Saturday, 27 March 2010

Anti-social morons are being allowed to blight our lives

Knuckle-draggers in cars who play vile rap music at full volume should be hurt. What they’re doing constitutes an assault on their fellow-citizens. It annoys the hell out of nine out of ten of us – and yet it appears to be gaining in popularity. Earlier today, I passed a car stuck in traffic, spewing out filth at full, bass-thudding volume (a tiny car, by the way – I wonder what else the owner possesses that’s minuscule, apart, of course, from his brain?) into the ears of Chiswickians – many with young children – out for a bit of Saturday afternoon shopping. The car in question got stuck in traffic just opposite the local police station, from which emerged a group of uniformed bobbies, who surrounded the car, arrested the driver and switched off the mus… Oh, sorry, I was fantasizing again. 

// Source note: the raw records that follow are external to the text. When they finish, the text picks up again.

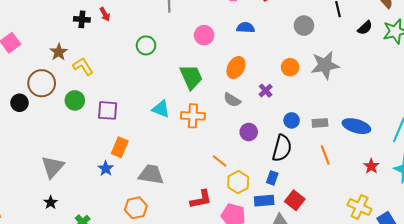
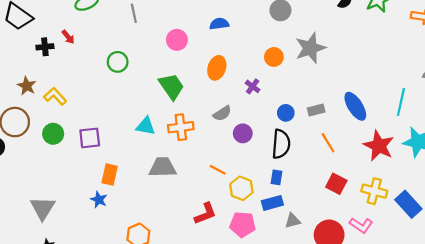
gray semicircle: (232, 100) -> (222, 113), moved, turned -54
blue ellipse: (356, 126) -> (355, 106), turned 52
red star: (371, 166) -> (379, 146), size x1.8
gray trapezoid: (151, 174) -> (163, 167), moved
red square: (295, 200) -> (336, 184), moved

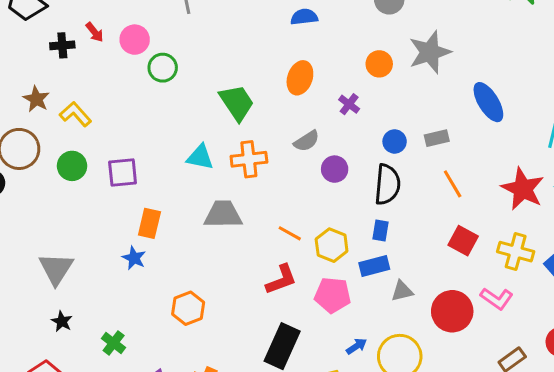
pink circle: (177, 40) -> (135, 40), moved
blue ellipse: (355, 106) -> (488, 102), moved
orange line: (218, 170) -> (290, 233), moved

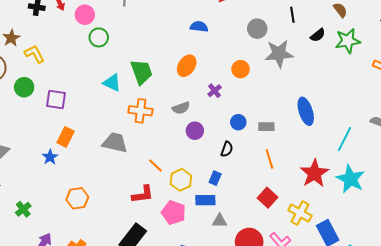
gray star: (430, 52) -> (279, 54), moved
cyan triangle: (200, 157) -> (112, 83), moved
black semicircle: (387, 185) -> (227, 149), size x0.6

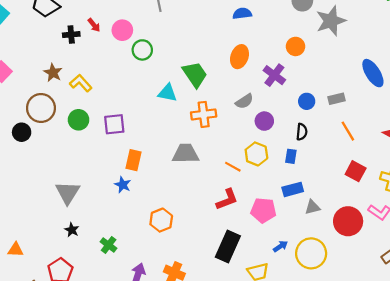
purple cross: (215, 91) -> (274, 75), size x1.5
blue rectangle: (215, 178) -> (291, 156), moved
yellow hexagon: (181, 180) -> (256, 154), moved

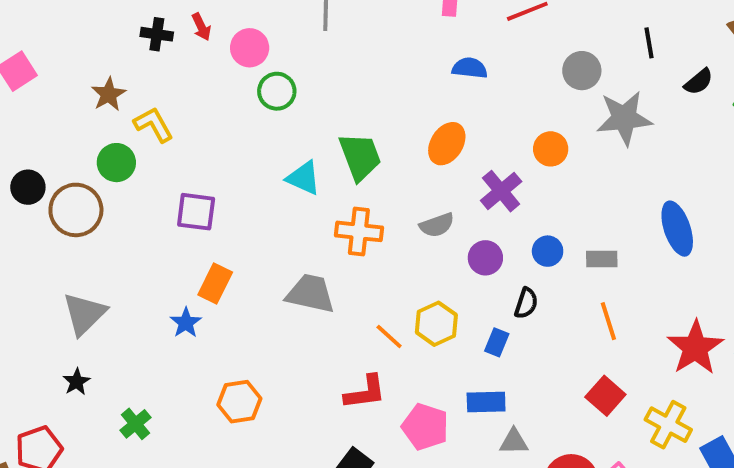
brown circle: (41, 108) -> (76, 210), moved
green circle: (78, 120) -> (116, 163), moved
purple circle: (264, 121) -> (485, 258), moved

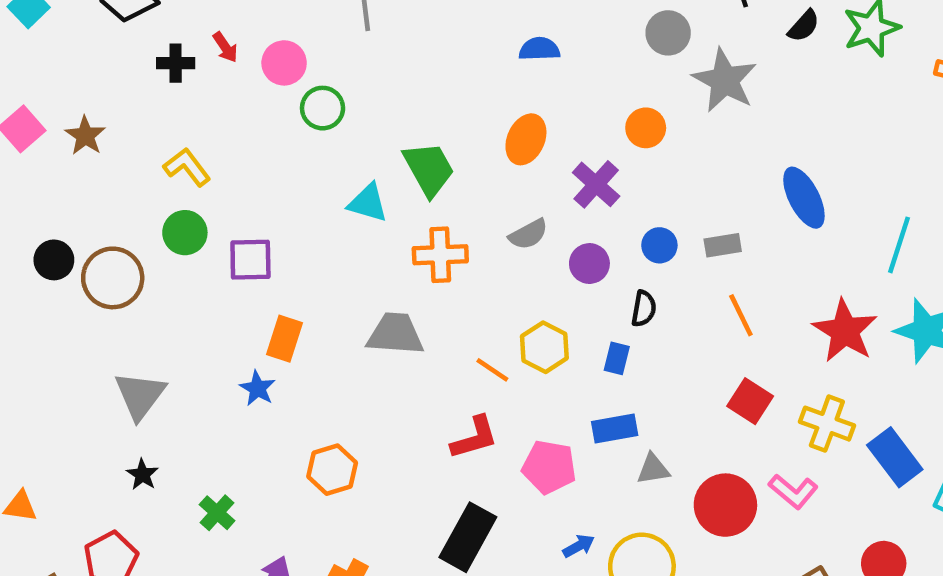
brown star: (109, 94) -> (85, 136), moved
gray star: (624, 118) -> (725, 80), turned -30
green circle: (116, 163) -> (185, 233), moved

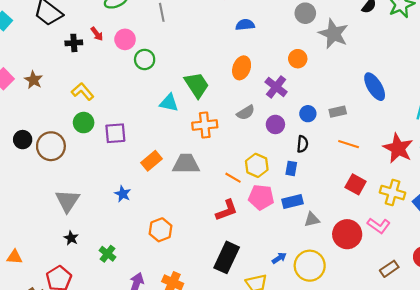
orange line: (741, 315) -> (349, 144), turned -42
orange rectangle: (285, 339) -> (152, 161), moved, turned 36
pink pentagon: (549, 467) -> (261, 197), moved

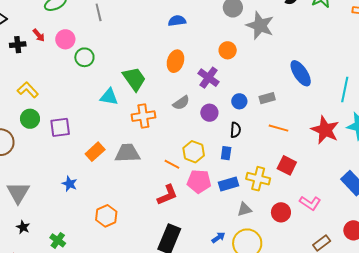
yellow cross: (393, 193) -> (258, 179), moved
gray triangle: (312, 219) -> (244, 209), moved
red circle: (347, 234) -> (281, 212), size x0.7

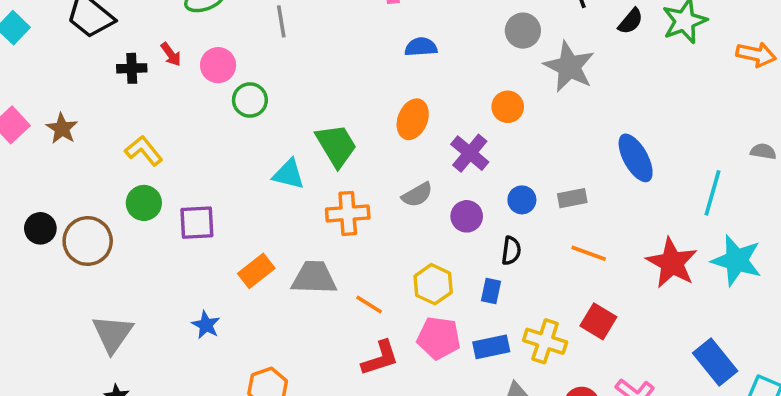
orange line: (172, 164) -> (369, 305), moved

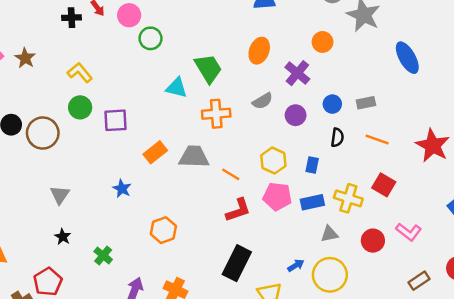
blue ellipse: (636, 158) -> (407, 58), moved
black semicircle: (511, 251) -> (337, 137), moved
gray triangle: (113, 334) -> (60, 195), size x0.7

The inmates from one of our local state schools congregate at the bus stop outside MacDonald’s on their way home from another hard day’s inattention and yell a lot and push each other around and make it awkward for all the nice locals who pay the cost of their schooling to get past them without being barged into. If you’re browsing in the local Waterstone’s at that time, you’re treated to strident voices uttering endless profanities, designed, no doubt, to make all us bookish, middle-class adults feel as uncomfortable as possible. Why these little Calibans should feel the need to do this escapes me, but I suspect it has something to do with their left-wing teachers convincing them they are victims who should feel aggrieved at society in general, and middle class adults in particular. The bus stop can be seen from the police station, by the way, thus ensuring that they can get away with whatever they like – if one of us was to give any of the potty-mouthed little sods a clip round the ear, Plod would, of course, be over to arrest us like a shot (unless, of course, we actually had been shot).  

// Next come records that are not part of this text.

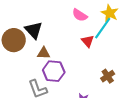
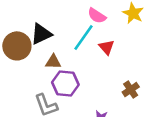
cyan line: (103, 28) -> (83, 38), moved
black triangle: (34, 30) -> (41, 34), turned 48

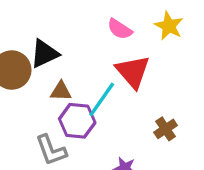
cyan line: (83, 38) -> (102, 99), moved
red triangle: (106, 47) -> (133, 72), size x1.6

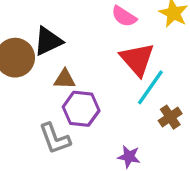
cyan line: (102, 99) -> (150, 87), moved

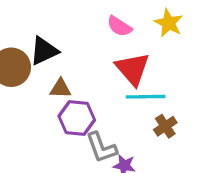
cyan line: (150, 87) -> (146, 97), turned 54
gray L-shape: (55, 138) -> (101, 148), moved

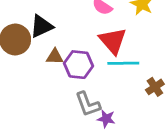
purple hexagon: (77, 118) -> (78, 65), moved
brown cross: (165, 126) -> (155, 87), moved

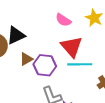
brown triangle: (55, 57) -> (26, 59), turned -32

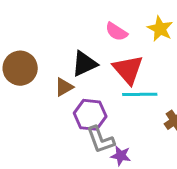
black triangle: (16, 35) -> (84, 64), moved
purple hexagon: (45, 65) -> (90, 115), moved

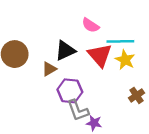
yellow star: (160, 29) -> (125, 60), moved
cyan line: (140, 94) -> (120, 41), moved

I’ve been watching anti-social morons dropping litter on the streets of this city for 50 years, usually when there’s a litter bin within 10 feet of them. As our society rapidly unglues, this habit would appear to be on the increase. There used to be a West Country poster campaign against this disgusting practice which began “Mrs. Bagit says…” and I always thought the smiley, elderly lady in the illustration should be shown holding a .45 Magnum, and that the rest of the slogan should read: “Go ahead, punk, make my day!”

It’s been nearly 30 years since we began being subjected as a matter of course to the racket from fellow passengers’ Walkmans. Now MP3 players, iPods and mobile phones have swelled the cacophony. There are notices gently encouraging selfish fools from playing these devices too loudly, and they’ve been just as effective as the ones pointing out that near-nudity, smelly food and feet on seats are generally frowned upon. I reckon the annoyers:annoyed ratio is currently about 20:80. If the majority decided to turn on the antisocial minority, we’d overwhelm them, and then we could get back to reading our books or newspapers or simply to being alone with our thoughts in blissful silence – just the way it used to be when this was a civilized nation.

Answering a call on your mobile phone in a bookshop is a reasonable thing to do: your child might have been in an accident, you may have got that exciting job you were interviewed for earlier in the day, your partner may be phoning with the hot news that they’ll be home at the normal time. But, if the call requires more than a cursory, whispered answer, you immediately head out of the shop onto the pavement so you don’t drive your fellow-browsers utterly tonto with your inconsequential drivellings. Of course you don’t! Because absolutely no one nowadays possesses sufficient sensitivity to grasp the fact that trying to choose a book while listening to a one-sided conversation of mind-numbing banality is like trying to go to sleep while being dive-bombed by a mosquito . And, of course, it would be too much to expect the staff to ask these numbskulls to leave the shop (they’re probably too busy chatting loudly to colleagues to have noticed in any case). 

About fifty years ago, people knew how to live together in society, because, wherever a balance was required, it was weighted in favour of the responsible, the well-behaved, and the considerate. Now that the children of the 1960s are in charge, the balance has been tipped inexorably in favour of the irresponsible, the badly-behaved and the inconsiderate. 

The clearest sign of this is in the small things: the millions and millions of tiny social interactions that take place over the course of a day in this crowded little island. Every day, each of us has dozens of opportunities to drain the pleasure from other people’s lives: more and more us are eagerly grasping these opportunities to spread a little misery, to make other people’s lives just little bit worse. How we laughed a few years ago when we heard that the Swiss had rules about when you were allowed to mow your lawn in order to avoid spoiling your neighbours’ peace and quiet: given the increasing beastliness of our fellow citizens – their sheer lack of decorum, their ingrained solipsism – I imagine many of us gazing longingly at a society where the well-behaved majority are afforded some protection against the stinkers whose boorishness steadily chips away at the quality of their lives.